Da uns die Destination St. Eustatius zwar namentlich bekannt war, aber
jegliche Erfahrung mit den dortigen Gebieten fehlte – entschlossen wir
uns auf Tour zu gehen und über die Insel zu berichten. Durch
Angelika, der Hausherrin von El-Momo
auf Saba, wurde hervorragende logistische Unterstützung geleistet
und so planten wir die Reise auf beide Inseln schon für Ende
September.
Die Erreichbarkeit aus Europa ist relativ gut, die Fluglinien
Air-France (via Paris), KLM (via Amsterdam) und die neue Air Sint Maarten
mit dem Carrier Air
Holland fliegen St. Maarten - als zentralen Anlaufpunkt in diesem Teil
der Karibik - mehrmals wöchentlich an.
Bitte beachtet die ergänzende Information zu Air Holland am Ende des Artikels.

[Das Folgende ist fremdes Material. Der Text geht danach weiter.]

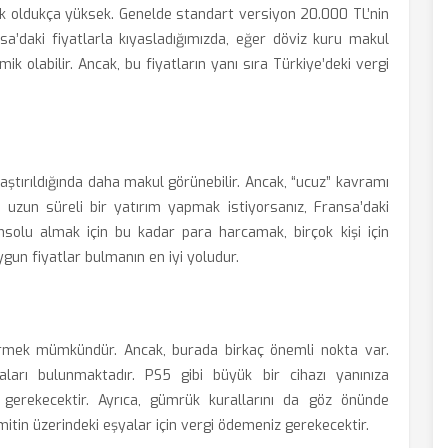
arak oldukça yüksek. Genelde standart versiyon 20.000 TL’nin
sa’daki fiyatlarla kıyasladığımızda, eğer döviz kuru makul
 olabilir. Ancak, bu fiyatların yanı sıra Türkiye’deki vergi
ılaştırıldığında daha makul görünebilir. Ancak, “ucuz” kavramı
e uzun süreli bir yatırım yapmak istiyorsanız, Fransa’daki
onsolu almak için bu kadar para harcamak, birçok kişi için
uygun fiyatlar bulmanın en iyi yoludur.
rmek mümkündür. Ancak, burada birkaç önemli nokta var.
maları bulunmaktadır. PS5 gibi büyük bir cihazı yanınıza
z gerekecektir. Ayrıca, gümrük kurallarını da göz önünde
imitin üzerindeki eşyalar için vergi ödemeniz gerekecektir.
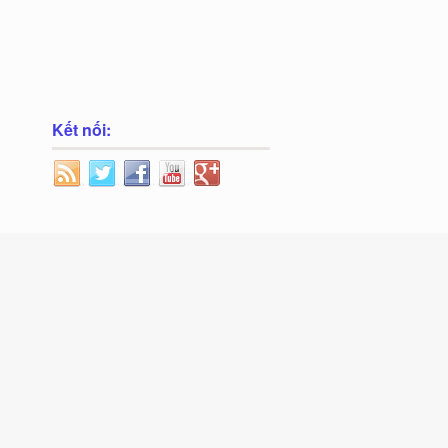
Kết nối:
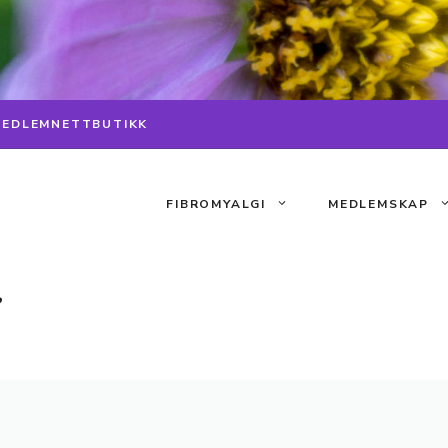
MEDLEM
NETTBUTIKK
FIBROMYALGI
MEDLEMSKAP
g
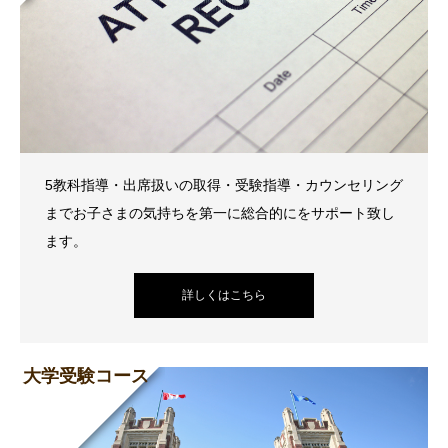
5教科指導・出席扱いの取得・受験指導・カウンセリング
までお子さまの気持ちを第一に総合的にをサポート致し
ます。
詳しくはこちら
大学受験コース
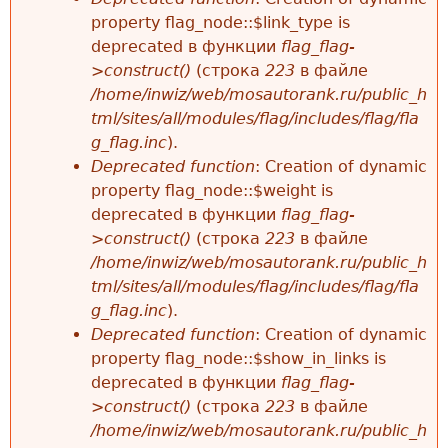
property flag_node::$link_type is
deprecated в функции
flag_flag-
>construct()
(строка
223
в файле
/home/inwiz/web/mosautorank.ru/public_h
tml/sites/all/modules/flag/includes/flag/fla
g_flag.inc
).
Deprecated function
: Creation of dynamic
property flag_node::$weight is
deprecated в функции
flag_flag-
>construct()
(строка
223
в файле
/home/inwiz/web/mosautorank.ru/public_h
tml/sites/all/modules/flag/includes/flag/fla
g_flag.inc
).
Deprecated function
: Creation of dynamic
property flag_node::$show_in_links is
deprecated в функции
flag_flag-
>construct()
(строка
223
в файле
/home/inwiz/web/mosautorank.ru/public_h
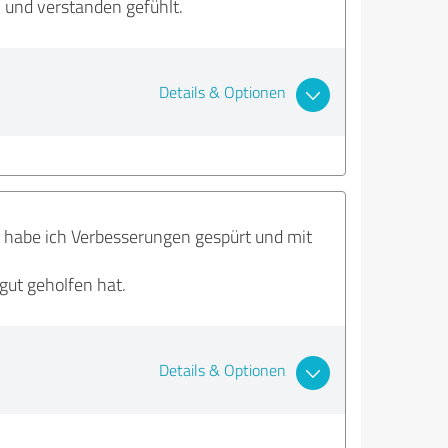
 und verstanden gefühlt.
Details & Optionen
n habe ich Verbesserungen gespürt und mit
gut geholfen hat.
Details & Optionen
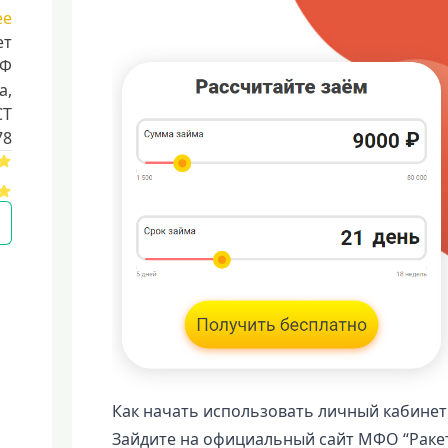
ее
ет
РФ
a,
CT
78
Как начать использовать личный кабинет
Зайдите на официальный сайт МФО “Ракет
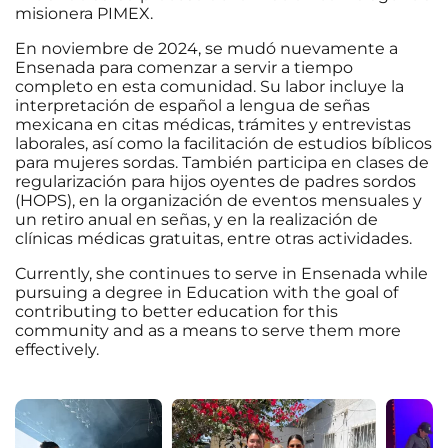
misionera PIMEX.
En noviembre de 2024, se mudó nuevamente a
Ensenada para comenzar a servir a tiempo
completo en esta comunidad. Su labor incluye la
interpretación de español a lengua de señas
mexicana en citas médicas, trámites y entrevistas
laborales, así como la facilitación de estudios bíblicos
para mujeres sordas. También participa en clases de
regularización para hijos oyentes de padres sordos
(HOPS), en la organización de eventos mensuales y
un retiro anual en señas, y en la realización de
clínicas médicas gratuitas, entre otras actividades.
Currently, she continues to serve in Ensenada while
pursuing a degree in Education with the goal of
contributing to better education for this
community and as a means to serve them more
effectively.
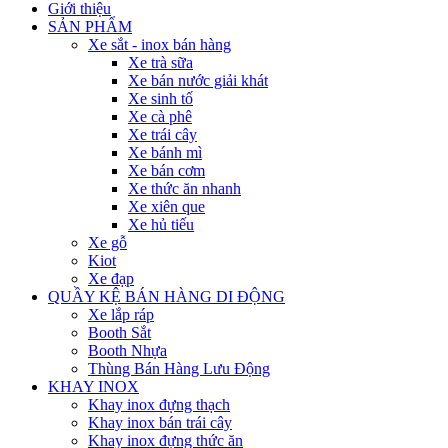
Giới thiệu
SẢN PHẨM
Xe sắt - inox bán hàng
Xe trà sữa
Xe bán nước giải khát
Xe sinh tố
Xe cà phê
Xe trái cây
Xe bánh mì
Xe bán cơm
Xe thức ăn nhanh
Xe xiên que
Xe hủ tiếu
Xe gỗ
Kiot
Xe đạp
QUẦY KỆ BÁN HÀNG DI ĐỘNG
Xe lắp ráp
Booth Sắt
Booth Nhựa
Thùng Bán Hàng Lưu Động
KHAY INOX
Khay inox đựng thạch
Khay inox bán trái cây
Khay inox đựng thức ăn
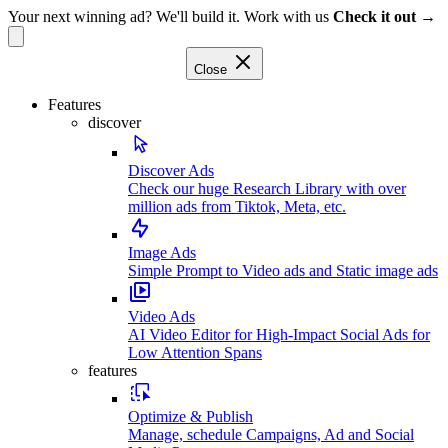
Your next winning ad? We'll build it. Work with us
Check it out →
Close
Features
discover
Discover Ads
Check our huge Research Library with over
million ads from Tiktok, Meta, etc.
Image Ads
Simple Prompt to Video ads and Static image ads
Video Ads
AI Video Editor for High-Impact Social Ads for
Low Attention Spans
features
Optimize & Publish
Manage, schedule Campaigns, Ad and Social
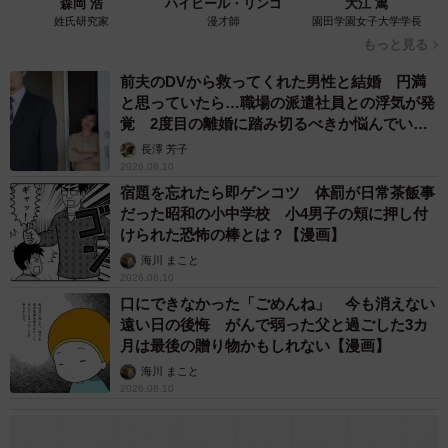
森岡 浩
ハイヒール・リンゴ
大江 篤
姓氏研究家
漫才師
園田学園女子大学学長
もっと見る
前夫のDVから救ってくれた男性と結婚 円満
と思っていたら…職場の派遣社員との浮気が発
覚 2度目の離婚に踏み切るべきか悩んでいま
す【夫婦関係修復カウンセラーが解説】
長澤 芳子
2026.08.10
宿題を忘れたら即ゲンコツ 体罰が日常茶飯事
だった昭和の小中学校 小4男子の頬に押し付
けられた恐怖の棒とは？【漫画】
海川 まこと
2026.08.10
口にできなかった「ごめんね」 今も消えない
遠い日の後悔 がんで弱った父と過ごした3カ
月は最後の贈り物かもしれない【漫画】
海川 まこと
2026.08.10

Air Sint Maarten erschien uns sowohl preislich als auch bei Anfragen
(zB Tauchgepäck) als die freundlichste Alternative. Daraufhin
beschäftigten wir uns etwas näher mit dieser interessanten
Fluglinie: Air St. Maarten ist vorerst eine virtuelle Fluglinie, deren
einziger Zweck war/ist, andere Fluglinien davon zu überzeugen die
karibische Destination anzufliegen und besondere Preise auszuhandeln.

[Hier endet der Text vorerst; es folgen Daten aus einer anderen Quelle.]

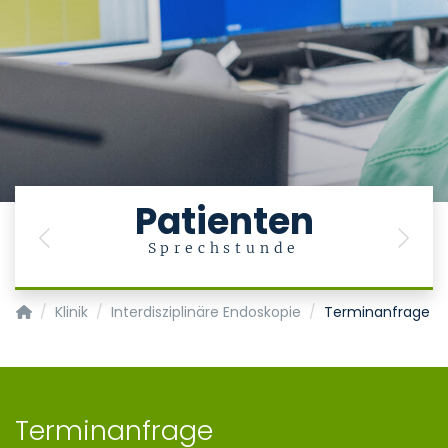
Patienten
Previous
Next
Sprechstunde
Klinik für Gastroenterologie, Stoffwechselerkrankungen und In
Klinik
Interdisziplinäre Endoskopie
Terminanfrage
Terminanfrage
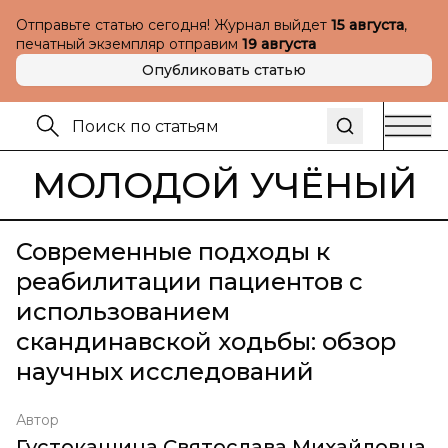
Отправьте статью сегодня! Журнал выйдет
15 августа
,
печатный экземпляр отправим
19 августа
Опубликовать статью
МОЛОДОЙ УЧЁНЫЙ
Современные подходы к
реабилитации пациентов с
использованием
скандинавской ходьбы: обзор
научных исследований
Автор
Густокашина Святослава Михайловна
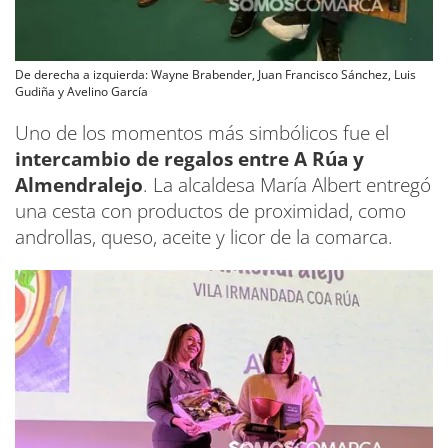
De derecha a izquierda: Wayne Brabender, Juan Francisco Sánchez, Luis
Gudiña y Avelino García
Uno de los momentos más simbólicos fue el
intercambio de regalos entre A Rúa y
Almendralejo
. La alcaldesa María Albert entregó
una cesta con productos de proximidad, como
androllas, queso, aceite y licor de la comarca.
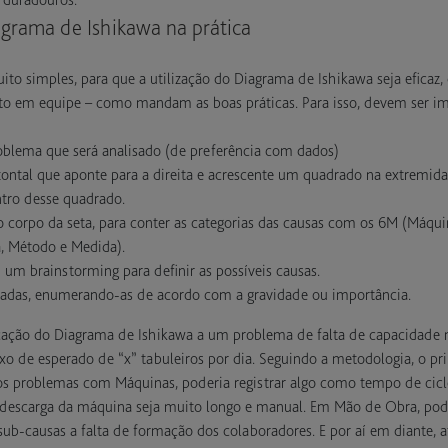
agrama de Ishikawa na prática
o simples, para que a utilização do Diagrama de Ishikawa seja eficaz, 
to em equipe – como mandam as boas práticas. Para isso, devem ser i
oblema que será analisado (de preferência com dados)
ontal que aponte para a direita e acrescente um quadrado na extremida
tro desse quadrado.
o corpo da seta, para conter as categorias das causas com os 6M (Máqui
, Método e Medida).
um brainstorming para definir as possíveis causas.
tradas, enumerando-as de acordo com a gravidade ou importância.
cação do Diagrama de Ishikawa a um problema de falta de capacidade 
o de esperado de “x” tabuleiros por dia. Seguindo a metodologia, o prim
s problemas com Máquinas, poderia registrar algo como tempo de cicl
e descarga da máquina seja muito longo e manual. Em Mão de Obra, pode
ub-causas a falta de formação dos colaboradores. E por aí em diante, a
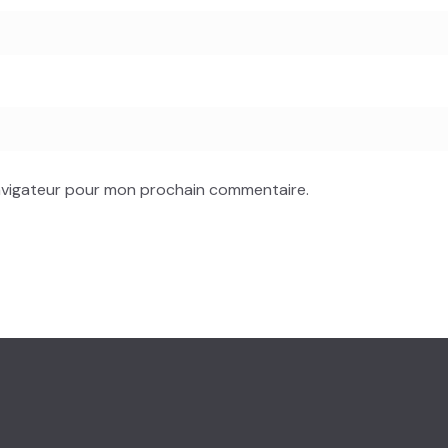
navigateur pour mon prochain commentaire.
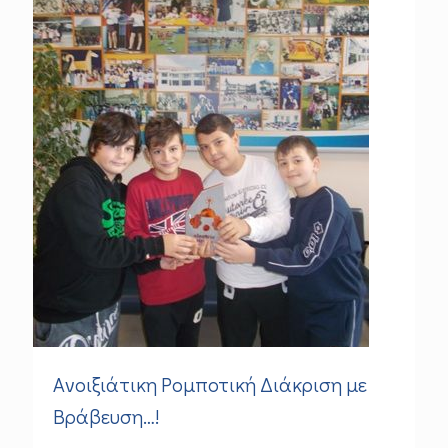
Aνοιξιάτικη Ρομποτική Διάκριση με
Bράβευση…!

Terrance Rey, der Manager der Linie, schaffte ein Abkommen mit dem
bekannten Niederländischen Charterunternehmen Air Holland und
handelte extrem günstige Preise aus. Für nur 299 EUR gibt es
den Hin- und Rückflug in der Budget Class – einer Art
Touristenklasse aber ohne Bedienung. Die Gäste können aber
Getränke und Essen nach eigener Wahl an Bord bringen. Eine klasse
Idee finden wir.
Die Preise der anderen Klassen lassen sich auch sehen, ab 499 EUR
fliegt man in der Tourist Class mit 30 kg Freigepäck und bereits
für 899 EUR ist der Flug in der Business Class mit 40 kg
Freigepäck und extrem komfortablen Schlafsitzen möglich.
Das reisefreundliche Auftreten von Air Sint Maarten zeigt auch bei den
anderen Fluglinien Resultate. Sowohl Air France als auch die KLM haben
ihre Flugpreise in die Karibik nach unten korrigiert.

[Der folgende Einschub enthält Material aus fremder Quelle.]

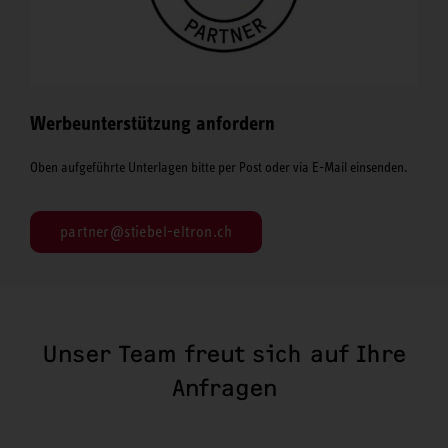
Werbeunterstützung anfordern
Oben aufgeführte Unterlagen bitte per Post oder via E-Mail einsenden.
partner@stiebel-eltron.ch
Unser Team freut sich auf Ihre
Anfragen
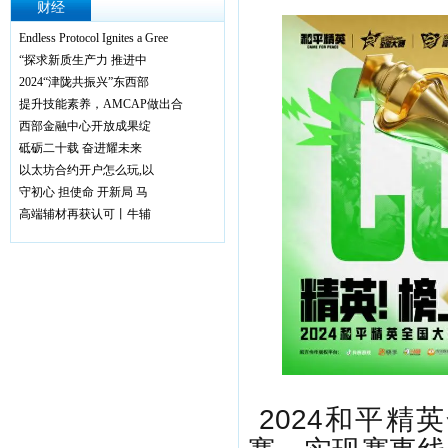
财经
Endless Protocol Ignites a Gree
“探求新质生产力 推进中
2024“津陇共振兴”东西部
提升技能素养，AMCAP做出合
西部金融中心开放成果绽
砥砺二十载 奋进耀未来
以太坊合约开户怎么玩,以
守初心 担使命 开新局 马
高端辅材再获认可丨牛辅
2024和平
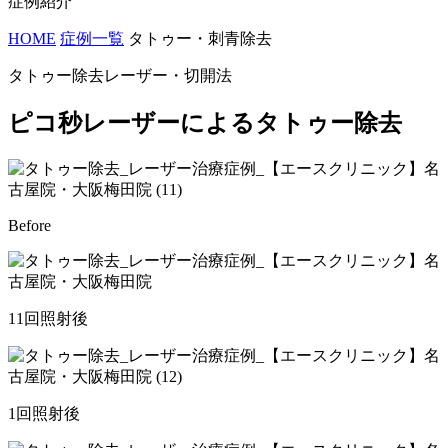
症例紹介
HOME
症例一覧
タトゥー・刺青除去
タトゥー除去レーザー・切開法
ピコ秒レーザーによるタトゥー除去
Before
11回照射後
1回照射後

Einziger Wehrmutstropfen momentan ist der frühe Abflug der 767 von
Air St.Maarten/ Air Holland. Bereits um 08:45 starten die Flieger in
Amsterdam, die Anreise aus Deutschland wird somit ein sehr frühes
Unternehmen. Mittlerweile hat Air St. Maarten einen Abflug-Slot um 10:00 erhalten, eine Anreise aus zB Deutschland ist somit kein Problem mehr.
Ergänzung zu Air St.Maarten / Air Holland:
Seit dem Frühjahr 2004 ist die Fluglinie Air Holland insolvent, damit entfällt leider auch das günstige Angebot dass in unserem Artikel beschrieben ist.
Air St.Maarten betreibt nun ausschliessliche eine reine Vermittlung von Flügen mit den verschiedensten Carriern wie zB. Air France, KLM oder der Dutch Carribean.